Pour Ousmane Sonko, ceux qui ont soutenu que le Bureau de l’Assemblée nationale n’était pas habilité à convoquer une session extraordinaire se fondent donc sur une lecture qui ne correspond pas aux textes actuellement en vigueur. « Au Sénégal, tout le monde est spécialiste en tout, mais le seul document qui fait référence ici, c’est le règlement intérieur », a-t-il lancé. Il a toutefois nuancé son propos à l’endroit de ceux qui auraient fondé leur analyse sur d’anciennes dispositions : « Évidemment, quand on travaille sur la base des règlements intérieurs d’avant 2025, on peut se tromper, certainement de bonne foi, je l’espère ».

Une durée maximale de 15 jours

Le président de l’Assemblée nationale a également apporté des précisions sur la durée de la session extraordinaire. Sur ce point, il a rappelé que « l’Assemblée nationale se réunit en session extraordinaire selon un ordre du jour précis et sur une durée précise, 15 jours ». Cette session ne peut donc se prolonger au-delà de ce délai. « Tout dossier qui n’aura pas été traité dans ces 15 jours-là̀ sera suspendu, peut être reconduit lors d’une prochaine session extraordinaire », a expliqué Ousmane Sonko.

Le président de l’institution parlementaire a également répondu aux critiques portant sur le nombre de dossiers inscrits à l’ordre du jour. « Donc, on a voulu faire dire que l’ordre du jour est très, important, extrêmement développé. Tant mieux si l’Assemblée nationale travaille et travaille beaucoup et parvient à gérer des dossiers. C’est ce que les Sénégalais attendaient de nous, de cette Assemblée nationale », a-t-il ajouté.

Cinq textes annoncés comme prioritaires

La dernière précision apportée par Ousmane Sonko concerne l’examen « des textes de loi qui doivent être impérativement vidés lors de cette session extraordinaire, en tout cas dans les 15 jours ». Selon le président de l’Assemblée nationale, cinq textes sont principalement concernés. « Ces textes de loi sont de l’ordre de 4 à 5 textes, 3 projets de loi initiés par le gouvernement et 2 propositions de loi initiées par l’Assemblée », a-t-il indiqué, non sans assuré que ces différents textes seront effectivement examinés au cours de la session, conformément au calendrier arrêté par la Conférence des présidents.

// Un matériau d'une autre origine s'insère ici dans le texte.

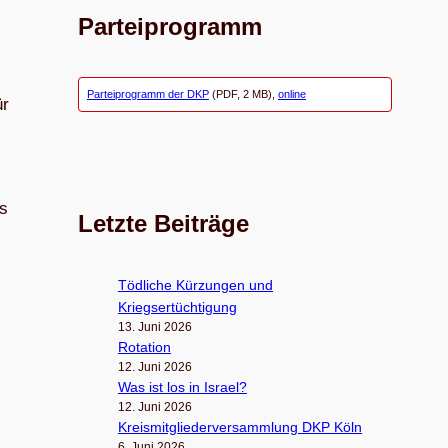
Parteiprogramm
Parteiprogramm der DKP
(PDF, 2 MB),
online
ür
es
Letzte Beiträge
Töd­li­che Kür­zun­gen und
Kriegsertüchtigung
13. Juni 2026
Rota­tion
12. Juni 2026
Was ist los in Israel?
12. Juni 2026
Kreis­mit­glie­der­ver­samm­lung DKP Köln
6. Juni 2026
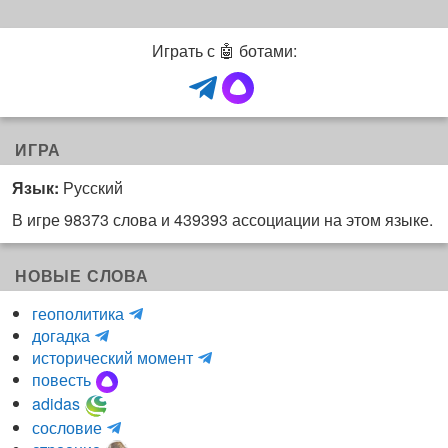
Играть с 🤖 ботами:
ИГРА
Язык:
Русский
В игре 98373 слова и 439393 ассоциации на этом языке.
НОВЫЕ СЛОВА
H
геополитика
m
y
догадка
a
d
и
исторический момент
r
r
н
повесть
r
a
к
adidas
r
_
о
m
сословие
u
l
г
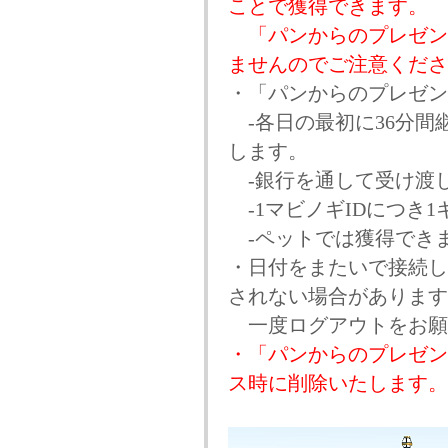
ことで獲得できます。
「パンからのプレゼン
ませんのでご注意くださ
・「パンからのプレゼン
‐各日の最初に36分間
します。
‐銀行を通して受け渡
‐1マビノギIDにつき
‐ペットでは獲得でき
・日付をまたいで接続し
されない場合があります
一度ログアウトをお願
・「パンからのプレゼント
ス時に削除いたします。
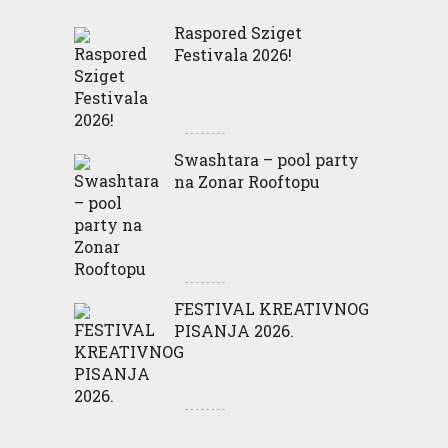
Raspored Sziget
Festivala 2026!
Swashtara – pool party
na Zonar Rooftopu
FESTIVAL KREATIVNOG
PISANJA 2026.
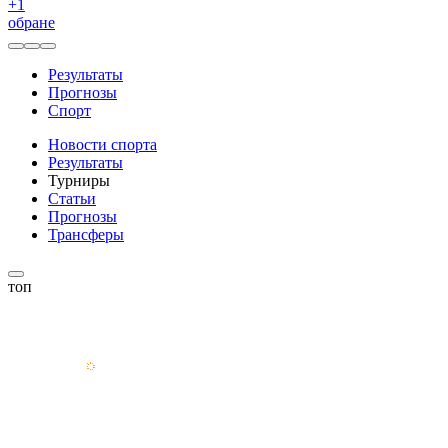
+
1
обране
Результаты
Прогнозы
Спорт
Новости спорта
Результаты
Турниры
Статьи
Прогнозы
Трансферы
топ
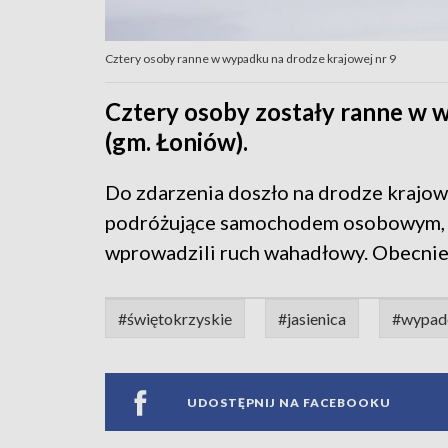
Cztery osoby ranne w wypadku na drodze krajowej nr 9
Cztery osoby zostały ranne w 
(gm. Łoniów).
Do zdarzenia doszło na drodze krajowe
podróżujące samochodem osobowym, kt
wprowadzili ruch wahadłowy. Obecnie 
#świętokrzyskie
#jasienica
#wypad
UDOSTĘPNIJ NA FACEBOOKU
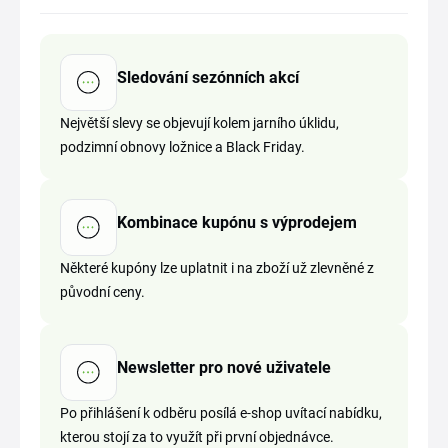
Sledování sezónních akcí
Největší slevy se objevují kolem jarního úklidu,
podzimní obnovy ložnice a Black Friday.
Kombinace kupónu s výprodejem
Některé kupóny lze uplatnit i na zboží už zlevněné z
původní ceny.
Newsletter pro nové uživatele
Po přihlášení k odběru posílá e-shop uvítací nabídku,
kterou stojí za to využít při první objednávce.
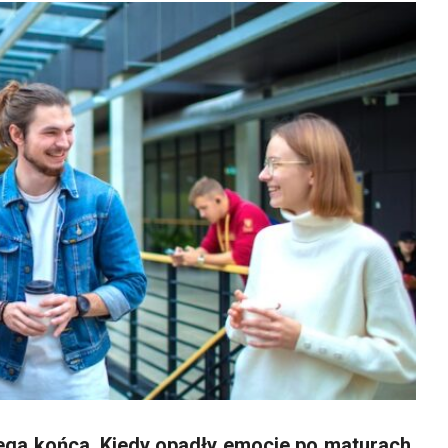
iega końca. Kiedy opadły emocje po maturach,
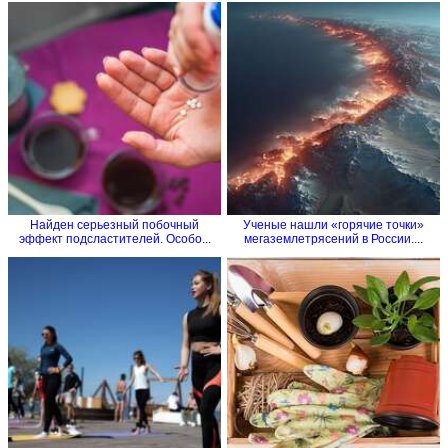
Найден серьезный побочный
Ученые нашли «горячие точки»
эффект подсластителей. Особо...
мегаземлетрясений в России....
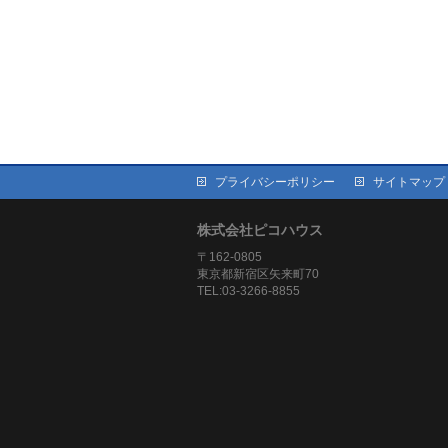
プライバシーポリシー
サイトマップ
株式会社ピコハウス
〒162-0805
東京都新宿区矢来町70
TEL:03-3266-8855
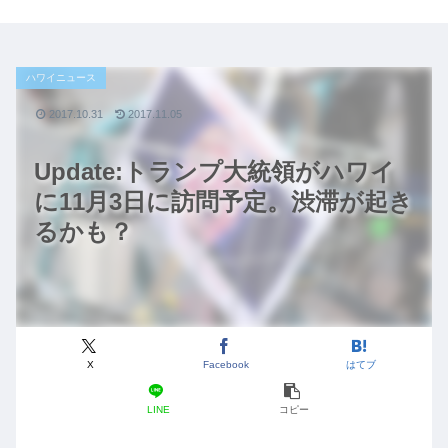
ハワイニュース
2017.10.31
2017.11.05
Update:トランプ大統領がハワイ
に11月3日に訪問予定。渋滞が起き
るかも？
X
Facebook
はてブ
LINE
コピー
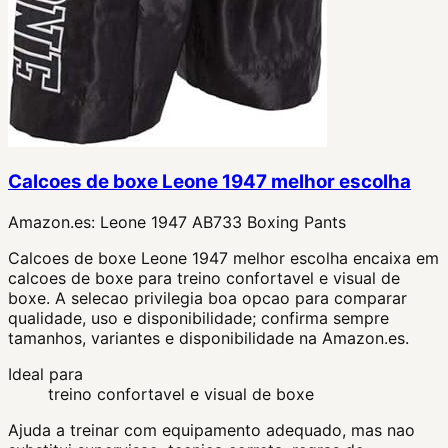
Calcoes de boxe Leone 1947 melhor escolha
Amazon.es:
Leone 1947 AB733 Boxing Pants
Calcoes de boxe Leone 1947 melhor escolha encaixa em
calcoes de boxe para treino confortavel e visual de
boxe. A selecao privilegia boa opcao para comparar
qualidade, uso e disponibilidade; confirma sempre
tamanhos, variantes e disponibilidade na Amazon.es.
Ideal para
treino confortavel e visual de boxe
Ajuda a treinar com equipamento adequado, mas nao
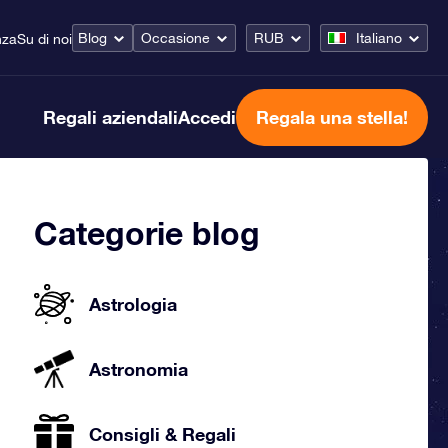
Blog
Occasione
RUB
Italiano
nza
Su di noi
Regali aziendali
Accedi
Regala una stella!
Categorie blog
Astrologia
Astronomia
Consigli & Regali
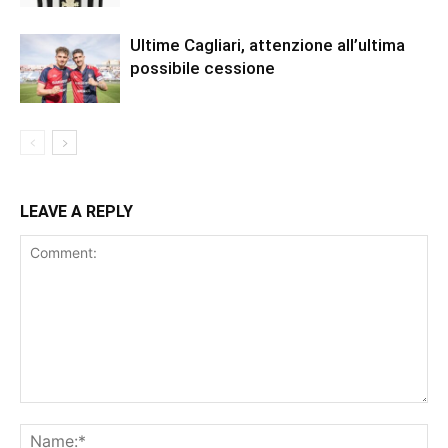
Ultime Cagliari, attenzione all’ultima
possibile cessione
LEAVE A REPLY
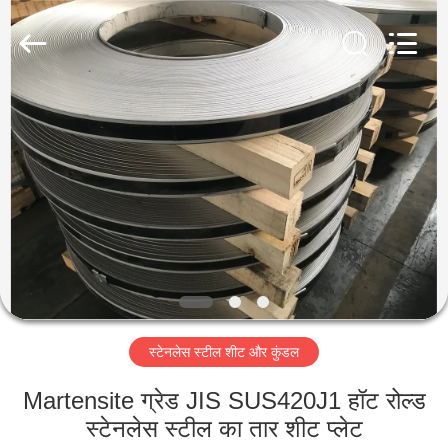
Guanglu
Special
Steel
Co.,
Ltd.
All
Rights
Reserved.
घर
उत्पादों
वीडियो
हमारे
बारे
स्टेनलेस स्टील शीट और कुंडल
में
Martensite ग्रेड JIS SUS420J1 हॉट रोल्ड
कारखाना
स्टेनलेस स्टील का तार शीट प्लेट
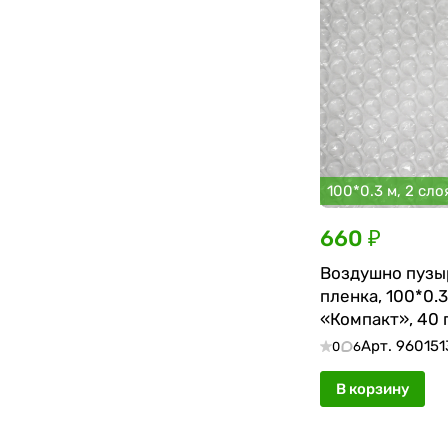
100*0.3 м, 2 сло
660 ₽
Воздушно пузы
пленка, 100*0.3
«Компакт», 40 г
двухслойная
Арт.
960151
0
6
В корзину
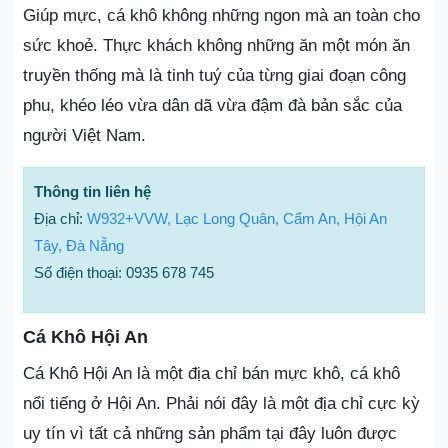
Giúp mực, cá khô không những ngon mà an toàn cho
sức khoẻ. Thực khách không những ăn một món ăn
truyền thống mà là tinh tuý của từng giai đoạn công
phu, khéo léo vừa dân dã vừa đậm đà bản sắc của
người Việt Nam.
Thông tin liên hệ
Địa chỉ:
W932+VVW, Lạc Long Quân, Cẩm An, Hội An
Tây, Đà Nẵng
Số điện thoại: 0935 678 745
Cá Khô Hội An
Cá Khô Hội An là một địa chỉ bán mực khô, cá khô
nổi tiếng ở Hội An. Phải nói đây là một địa chỉ cực kỳ
uy tín vì tất cả những sản phẩm tại đây luôn được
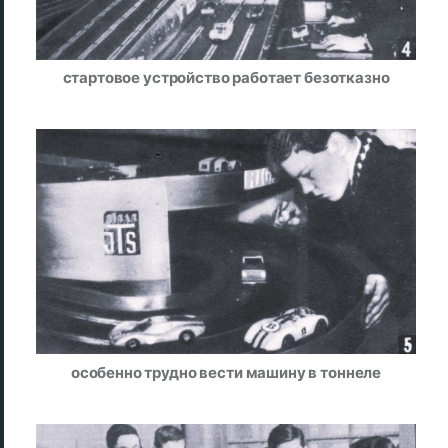
стартовое устройство работает безотказно
особенно трудно вести машину в тоннеле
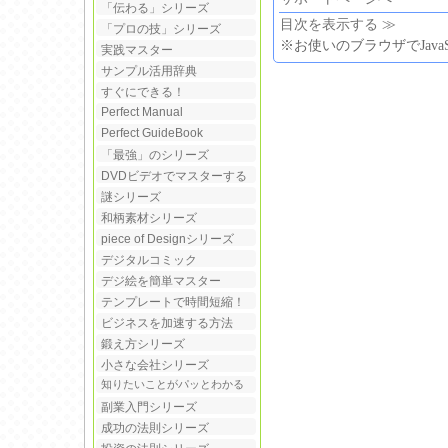
「伝わる」シリーズ
目次を表示する ≫
「プロの技」シリーズ
※お使いのブラウザでJava
実践マスター
サンプル活用辞典
すぐにできる！
Perfect Manual
Perfect GuideBook
「最強」のシリーズ
DVDビデオでマスターする
謎シリーズ
和柄素材シリーズ
piece of Designシリーズ
デジタルコミック
デジ絵を簡単マスター
テンプレートで時間短縮！
ビジネスを加速する方法
鍛え方シリーズ
小さな会社シリーズ
知りたいことがパッとわかる
副業入門シリーズ
成功の法則シリーズ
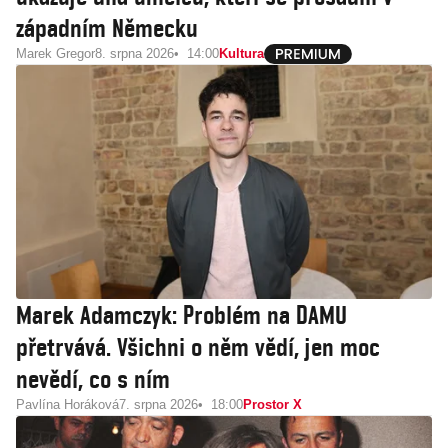
západním Německu
Marek Gregor
8. srpna 2026
14:00
Kultura
Marek Adamczyk: Problém na DAMU
přetrvává. Všichni o něm vědí, jen moc
nevědí, co s ním
Pavlína Horáková
7. srpna 2026
18:00
Prostor X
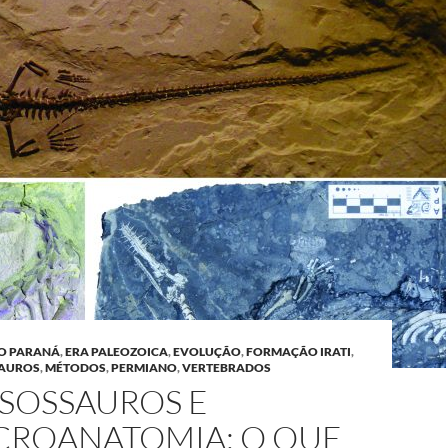
DO PARANÁ
,
ERA PALEOZOICA
,
EVOLUÇÃO
,
FORMAÇÃO IRATI
,
AUROS
,
MÉTODOS
,
PERMIANO
,
VERTEBRADOS
SOSSAUROS E
CROANATOMIA: O QUE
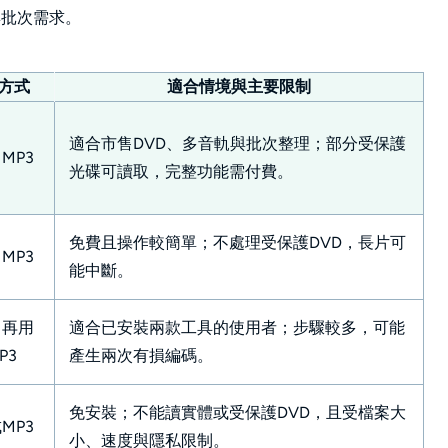
與批次需求。
出方式
適合情境與主要限制
適合市售DVD、多音軌與批次整理；部分受保護
MP3
光碟可讀取，完整功能需付費。
免費且操作較簡單；不處理受保護DVD，長片可
MP3
能中斷。
，再用
適合已安裝兩款工具的使用者；步驟較多，可能
P3
產生兩次有損編碼。
免安裝；不能讀實體或受保護DVD，且受檔案大
MP3
小、速度與隱私限制。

À travers ces différentes précisions, Ousmane Sonko entend ainsi refermer la controverse juridique née de la convocation de la session extraordinaire. Pour le président de l’Assemblée nationale, la question de la compétence du Bureau ne relève pas d’une interprétation politique : elle doit être appréciée à l’aune des textes qui régissent actuellement le fonctionnement de l’institution parlementaire.